* Task requirements
Write each entry again exactly as shown, but without the images it holds.

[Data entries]
○ ○ ○

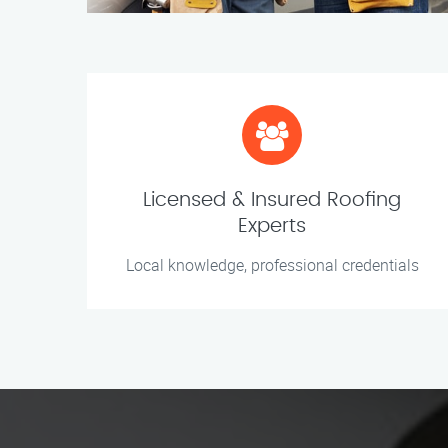
Licensed & Insured Roofing
Experts
Local knowledge, professional credentials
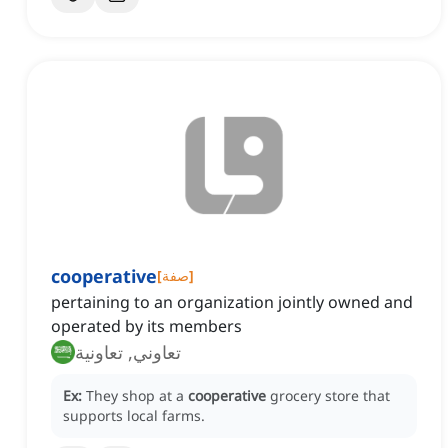
cooperative
[
صفة
]
pertaining to an organization jointly owned and
operated by its members
تعاوني, تعاونية
Ex:
They shop at a
cooperative
grocery store that
supports local farms.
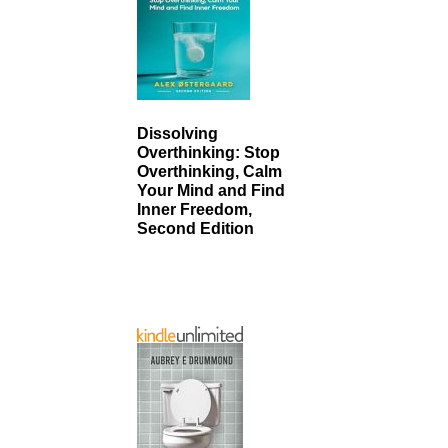
Dissolving
Overthinking: Stop
Overthinking, Calm
Your Mind and Find
Inner Freedom,
Second Edition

○ ○ ○

* Answer section
Licensed & Insured Roofing
Experts
Local knowledge, professional credentials
cooperative
[
صفة
]
pertaining to an organization jointly owned and
operated by its members
تعاوني, تعاونية
Ex:
They shop at a
cooperative
grocery store that
supports local farms.
Dissolving
Overthinking: Stop
Overthinking, Calm
Your Mind and Find
Inner Freedom,
Second Edition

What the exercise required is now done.